← Back to team overview

ubuntu-phone team mailing list archive

Re: Internationalizing scopes

 

On Thu, 2014-04-17 at 09:09 -0400, Kyle Nitzsche wrote:
> Just noting that our traditional deb based lang packs approach (for core stuff)
> in the context of the monolithic system image enables:
> * producing stock Ubuntu devices with as wide a set of languages as is wanted
> * while also allowing custom phones/tablets to trim that down to the hand picked
> languages they want and thereby freeing disk space

While the debs do allow this, it is only convenience to us that they are
debs we are doing it with. There are other ways we could enable this,
without debs, but it requires work. The debs are convenient right now,
but when requirements change and we need to provide translations updates
without upgrading the whole image, they will not be so convenient.

> If we do not have the ability to add translations for core stuff (not including
> click pkgs) beyond that baked into the image, then the pressure will be to add
> as many languages into the stock image as possible. In my experience, OEMs are
> often quite clear that their product does not need all those languages and they
> choose to delete them for the disk space. Lang packs enable these options
> without much fuss, it seems to me.

The main issue with the current debs system is that we are shipping a
lot of translations we don't actually need to be on the system, because
our language pack debs are built from the requirements of the full
Ubuntu ISO, and not the phone image. So we are already hitting a
conflict of interest between the two.

> I look forward to hearing about how/whether we intend to support adding
> translations for core stuff beyond that provided in the system image when it is
> built. If we can do that, this part of the discussion is moot.
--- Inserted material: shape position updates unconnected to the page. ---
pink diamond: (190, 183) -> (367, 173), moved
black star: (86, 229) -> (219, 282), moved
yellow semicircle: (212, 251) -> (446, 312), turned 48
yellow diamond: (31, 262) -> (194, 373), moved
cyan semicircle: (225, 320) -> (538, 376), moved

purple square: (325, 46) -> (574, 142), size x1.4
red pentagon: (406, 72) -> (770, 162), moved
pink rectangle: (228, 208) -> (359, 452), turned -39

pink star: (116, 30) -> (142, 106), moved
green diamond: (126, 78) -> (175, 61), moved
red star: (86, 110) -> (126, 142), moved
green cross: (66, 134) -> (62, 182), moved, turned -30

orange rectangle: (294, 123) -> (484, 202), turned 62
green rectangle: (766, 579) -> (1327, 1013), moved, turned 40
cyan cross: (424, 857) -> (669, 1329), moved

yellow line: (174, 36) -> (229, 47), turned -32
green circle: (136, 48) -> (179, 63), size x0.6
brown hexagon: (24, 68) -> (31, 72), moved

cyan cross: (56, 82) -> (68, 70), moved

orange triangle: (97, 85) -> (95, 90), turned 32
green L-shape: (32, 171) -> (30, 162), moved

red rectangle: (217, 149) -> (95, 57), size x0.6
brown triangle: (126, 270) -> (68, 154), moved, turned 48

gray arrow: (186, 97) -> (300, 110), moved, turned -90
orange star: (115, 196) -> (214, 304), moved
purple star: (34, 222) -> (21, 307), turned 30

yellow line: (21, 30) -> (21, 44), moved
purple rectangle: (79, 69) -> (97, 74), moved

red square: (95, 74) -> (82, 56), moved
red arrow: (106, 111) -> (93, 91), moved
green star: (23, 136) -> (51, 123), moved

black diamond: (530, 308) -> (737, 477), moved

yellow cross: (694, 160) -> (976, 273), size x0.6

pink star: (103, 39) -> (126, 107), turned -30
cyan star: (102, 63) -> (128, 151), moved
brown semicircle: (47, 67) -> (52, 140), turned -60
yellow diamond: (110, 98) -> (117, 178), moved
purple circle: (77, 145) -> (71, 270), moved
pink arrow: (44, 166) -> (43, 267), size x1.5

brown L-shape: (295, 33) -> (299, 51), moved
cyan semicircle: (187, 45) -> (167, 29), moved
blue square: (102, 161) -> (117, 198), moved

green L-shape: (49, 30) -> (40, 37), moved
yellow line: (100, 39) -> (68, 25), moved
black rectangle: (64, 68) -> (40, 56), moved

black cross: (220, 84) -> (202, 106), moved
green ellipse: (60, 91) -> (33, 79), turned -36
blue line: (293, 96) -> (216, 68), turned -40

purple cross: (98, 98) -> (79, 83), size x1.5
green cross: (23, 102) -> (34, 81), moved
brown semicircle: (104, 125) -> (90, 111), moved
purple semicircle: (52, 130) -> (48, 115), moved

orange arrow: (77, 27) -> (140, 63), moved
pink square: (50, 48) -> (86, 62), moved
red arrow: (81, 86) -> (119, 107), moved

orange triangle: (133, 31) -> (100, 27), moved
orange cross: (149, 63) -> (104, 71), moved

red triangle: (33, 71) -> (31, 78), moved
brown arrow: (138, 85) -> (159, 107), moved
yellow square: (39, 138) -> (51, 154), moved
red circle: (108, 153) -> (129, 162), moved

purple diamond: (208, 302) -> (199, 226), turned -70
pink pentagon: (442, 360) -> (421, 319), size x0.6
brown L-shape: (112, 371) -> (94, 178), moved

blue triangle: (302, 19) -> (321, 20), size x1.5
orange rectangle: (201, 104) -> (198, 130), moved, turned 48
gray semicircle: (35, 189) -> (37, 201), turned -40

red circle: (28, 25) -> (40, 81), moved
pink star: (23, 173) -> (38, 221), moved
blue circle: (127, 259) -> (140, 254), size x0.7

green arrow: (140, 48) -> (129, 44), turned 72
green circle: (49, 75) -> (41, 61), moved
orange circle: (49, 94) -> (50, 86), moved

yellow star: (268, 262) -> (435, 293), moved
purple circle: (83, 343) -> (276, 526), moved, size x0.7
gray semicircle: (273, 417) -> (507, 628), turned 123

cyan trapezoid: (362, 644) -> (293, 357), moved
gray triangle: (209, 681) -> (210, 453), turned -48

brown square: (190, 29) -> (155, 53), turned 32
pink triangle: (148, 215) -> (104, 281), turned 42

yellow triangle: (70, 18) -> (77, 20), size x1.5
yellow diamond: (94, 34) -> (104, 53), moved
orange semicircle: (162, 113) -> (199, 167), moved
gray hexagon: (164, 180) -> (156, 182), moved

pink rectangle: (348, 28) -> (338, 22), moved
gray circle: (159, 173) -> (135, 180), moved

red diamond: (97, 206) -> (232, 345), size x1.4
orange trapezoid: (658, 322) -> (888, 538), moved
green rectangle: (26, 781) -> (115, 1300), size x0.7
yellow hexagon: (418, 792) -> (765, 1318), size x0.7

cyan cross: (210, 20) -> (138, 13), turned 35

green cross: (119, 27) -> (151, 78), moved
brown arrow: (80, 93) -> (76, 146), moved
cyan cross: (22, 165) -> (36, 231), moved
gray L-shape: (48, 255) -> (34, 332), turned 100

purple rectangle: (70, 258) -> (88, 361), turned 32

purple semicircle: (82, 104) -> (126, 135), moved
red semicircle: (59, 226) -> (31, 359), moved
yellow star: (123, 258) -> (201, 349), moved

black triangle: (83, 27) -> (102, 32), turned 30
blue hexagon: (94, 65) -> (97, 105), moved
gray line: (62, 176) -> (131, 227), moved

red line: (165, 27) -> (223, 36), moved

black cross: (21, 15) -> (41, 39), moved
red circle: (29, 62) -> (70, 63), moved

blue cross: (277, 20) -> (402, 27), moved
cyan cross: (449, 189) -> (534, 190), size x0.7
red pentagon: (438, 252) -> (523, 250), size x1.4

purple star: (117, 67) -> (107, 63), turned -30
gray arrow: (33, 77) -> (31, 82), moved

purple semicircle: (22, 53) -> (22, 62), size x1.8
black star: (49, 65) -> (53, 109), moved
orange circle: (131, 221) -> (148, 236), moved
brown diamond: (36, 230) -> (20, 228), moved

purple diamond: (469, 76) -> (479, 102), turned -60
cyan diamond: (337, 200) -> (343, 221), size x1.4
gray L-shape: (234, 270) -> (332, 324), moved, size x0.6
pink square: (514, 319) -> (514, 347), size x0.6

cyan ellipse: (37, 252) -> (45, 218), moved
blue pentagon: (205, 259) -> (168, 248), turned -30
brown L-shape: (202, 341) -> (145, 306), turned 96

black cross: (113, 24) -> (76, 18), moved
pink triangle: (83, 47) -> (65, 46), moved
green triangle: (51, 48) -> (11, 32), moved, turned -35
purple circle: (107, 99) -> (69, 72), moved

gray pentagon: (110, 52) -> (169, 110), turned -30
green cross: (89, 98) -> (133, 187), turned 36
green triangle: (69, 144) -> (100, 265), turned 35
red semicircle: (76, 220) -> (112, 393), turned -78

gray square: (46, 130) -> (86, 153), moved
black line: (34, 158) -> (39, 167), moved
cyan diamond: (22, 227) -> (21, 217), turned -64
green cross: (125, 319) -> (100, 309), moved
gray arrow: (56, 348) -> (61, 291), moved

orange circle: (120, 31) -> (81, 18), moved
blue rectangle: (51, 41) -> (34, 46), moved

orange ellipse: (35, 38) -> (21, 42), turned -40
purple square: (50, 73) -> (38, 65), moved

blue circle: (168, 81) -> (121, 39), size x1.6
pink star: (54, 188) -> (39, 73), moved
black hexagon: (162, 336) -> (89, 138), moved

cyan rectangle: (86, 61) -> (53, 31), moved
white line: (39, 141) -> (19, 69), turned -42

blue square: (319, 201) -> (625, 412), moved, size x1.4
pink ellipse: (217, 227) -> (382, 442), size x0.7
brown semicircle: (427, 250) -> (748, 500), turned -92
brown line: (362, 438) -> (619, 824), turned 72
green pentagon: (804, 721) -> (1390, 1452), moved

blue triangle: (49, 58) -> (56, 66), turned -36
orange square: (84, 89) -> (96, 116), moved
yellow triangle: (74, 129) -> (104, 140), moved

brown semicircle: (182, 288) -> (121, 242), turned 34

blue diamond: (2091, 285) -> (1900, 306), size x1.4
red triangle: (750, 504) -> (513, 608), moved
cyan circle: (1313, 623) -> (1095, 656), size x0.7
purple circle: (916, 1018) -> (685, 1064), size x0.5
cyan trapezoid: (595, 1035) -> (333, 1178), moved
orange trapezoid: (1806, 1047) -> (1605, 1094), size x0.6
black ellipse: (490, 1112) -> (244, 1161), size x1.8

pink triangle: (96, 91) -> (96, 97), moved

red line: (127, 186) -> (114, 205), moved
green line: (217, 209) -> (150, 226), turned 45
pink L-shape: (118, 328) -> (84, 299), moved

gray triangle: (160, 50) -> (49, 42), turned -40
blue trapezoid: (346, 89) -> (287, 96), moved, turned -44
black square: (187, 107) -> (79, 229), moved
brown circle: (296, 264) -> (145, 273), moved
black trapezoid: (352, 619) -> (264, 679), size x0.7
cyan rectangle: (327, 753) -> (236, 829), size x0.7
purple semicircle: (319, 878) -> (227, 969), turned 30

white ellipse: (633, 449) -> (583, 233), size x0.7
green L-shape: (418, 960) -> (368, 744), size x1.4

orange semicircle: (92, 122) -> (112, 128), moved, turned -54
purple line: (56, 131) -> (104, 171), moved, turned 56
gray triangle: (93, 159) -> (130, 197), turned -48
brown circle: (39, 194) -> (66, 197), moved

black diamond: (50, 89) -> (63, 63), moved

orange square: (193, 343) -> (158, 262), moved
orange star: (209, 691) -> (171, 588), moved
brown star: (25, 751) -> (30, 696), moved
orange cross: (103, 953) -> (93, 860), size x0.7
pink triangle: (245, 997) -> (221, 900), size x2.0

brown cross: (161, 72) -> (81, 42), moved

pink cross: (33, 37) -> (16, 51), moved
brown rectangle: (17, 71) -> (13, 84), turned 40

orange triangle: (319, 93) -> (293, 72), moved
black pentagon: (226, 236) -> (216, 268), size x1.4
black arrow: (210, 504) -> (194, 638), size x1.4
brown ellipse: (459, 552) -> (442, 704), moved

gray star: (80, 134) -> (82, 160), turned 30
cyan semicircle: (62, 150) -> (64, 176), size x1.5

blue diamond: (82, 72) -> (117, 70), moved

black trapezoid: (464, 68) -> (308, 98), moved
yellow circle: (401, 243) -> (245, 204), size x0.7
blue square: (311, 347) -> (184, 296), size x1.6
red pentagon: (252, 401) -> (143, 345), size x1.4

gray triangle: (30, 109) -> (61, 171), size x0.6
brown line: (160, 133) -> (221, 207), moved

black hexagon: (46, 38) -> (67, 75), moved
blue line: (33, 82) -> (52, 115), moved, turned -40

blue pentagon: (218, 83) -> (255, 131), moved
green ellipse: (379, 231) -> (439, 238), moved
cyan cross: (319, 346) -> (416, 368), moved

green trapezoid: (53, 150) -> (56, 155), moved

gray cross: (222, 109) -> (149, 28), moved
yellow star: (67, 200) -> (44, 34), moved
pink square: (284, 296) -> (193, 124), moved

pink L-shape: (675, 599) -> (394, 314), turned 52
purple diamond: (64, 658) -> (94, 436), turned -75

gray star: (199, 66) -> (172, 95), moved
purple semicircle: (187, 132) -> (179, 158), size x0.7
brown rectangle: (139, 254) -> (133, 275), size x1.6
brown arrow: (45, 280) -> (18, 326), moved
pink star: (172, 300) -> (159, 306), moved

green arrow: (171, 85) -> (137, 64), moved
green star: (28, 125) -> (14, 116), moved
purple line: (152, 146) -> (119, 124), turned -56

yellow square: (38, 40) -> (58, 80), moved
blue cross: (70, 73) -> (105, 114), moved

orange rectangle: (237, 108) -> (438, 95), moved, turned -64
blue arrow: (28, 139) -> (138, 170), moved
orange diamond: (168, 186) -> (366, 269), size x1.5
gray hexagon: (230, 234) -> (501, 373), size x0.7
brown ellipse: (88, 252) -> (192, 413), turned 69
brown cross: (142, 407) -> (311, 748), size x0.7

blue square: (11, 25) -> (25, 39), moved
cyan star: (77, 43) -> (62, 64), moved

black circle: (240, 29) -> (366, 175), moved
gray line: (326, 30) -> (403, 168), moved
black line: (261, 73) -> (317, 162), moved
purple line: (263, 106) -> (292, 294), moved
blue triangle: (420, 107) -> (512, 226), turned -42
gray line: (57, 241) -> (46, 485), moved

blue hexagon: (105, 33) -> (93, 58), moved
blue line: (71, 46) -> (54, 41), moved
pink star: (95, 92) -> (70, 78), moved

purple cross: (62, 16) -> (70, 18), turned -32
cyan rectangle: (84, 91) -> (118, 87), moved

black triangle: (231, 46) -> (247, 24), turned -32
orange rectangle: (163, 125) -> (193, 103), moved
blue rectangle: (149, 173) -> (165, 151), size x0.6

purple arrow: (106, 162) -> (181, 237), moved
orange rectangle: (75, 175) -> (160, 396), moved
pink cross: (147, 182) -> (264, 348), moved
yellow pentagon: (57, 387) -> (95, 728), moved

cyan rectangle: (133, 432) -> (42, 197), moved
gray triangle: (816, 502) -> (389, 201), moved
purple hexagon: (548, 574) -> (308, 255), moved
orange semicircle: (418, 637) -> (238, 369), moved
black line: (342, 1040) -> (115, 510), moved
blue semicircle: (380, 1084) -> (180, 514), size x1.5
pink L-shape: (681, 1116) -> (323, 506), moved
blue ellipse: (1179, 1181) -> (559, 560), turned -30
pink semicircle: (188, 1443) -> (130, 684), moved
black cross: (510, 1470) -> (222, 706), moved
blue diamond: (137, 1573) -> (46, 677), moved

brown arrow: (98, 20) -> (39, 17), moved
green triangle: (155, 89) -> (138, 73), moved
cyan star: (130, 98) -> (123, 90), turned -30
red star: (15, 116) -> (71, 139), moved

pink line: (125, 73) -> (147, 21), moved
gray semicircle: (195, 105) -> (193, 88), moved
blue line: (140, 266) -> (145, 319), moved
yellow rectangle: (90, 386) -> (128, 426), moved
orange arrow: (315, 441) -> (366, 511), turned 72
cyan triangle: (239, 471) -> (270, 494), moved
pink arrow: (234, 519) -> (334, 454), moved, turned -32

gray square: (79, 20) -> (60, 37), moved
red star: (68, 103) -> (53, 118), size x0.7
I would hope we intend to support that. We've been supporting it for 10
years in Ubuntu. I don't see why we'd stop supporting it just because
some OEMs want to ship images with only a subset of translations. If we
don't support it, it means some people will never be able to use an
Ubuntu phone, without building their own custom images and reflashing a
device. I sure hope that isn't how we intend to continue supporting it.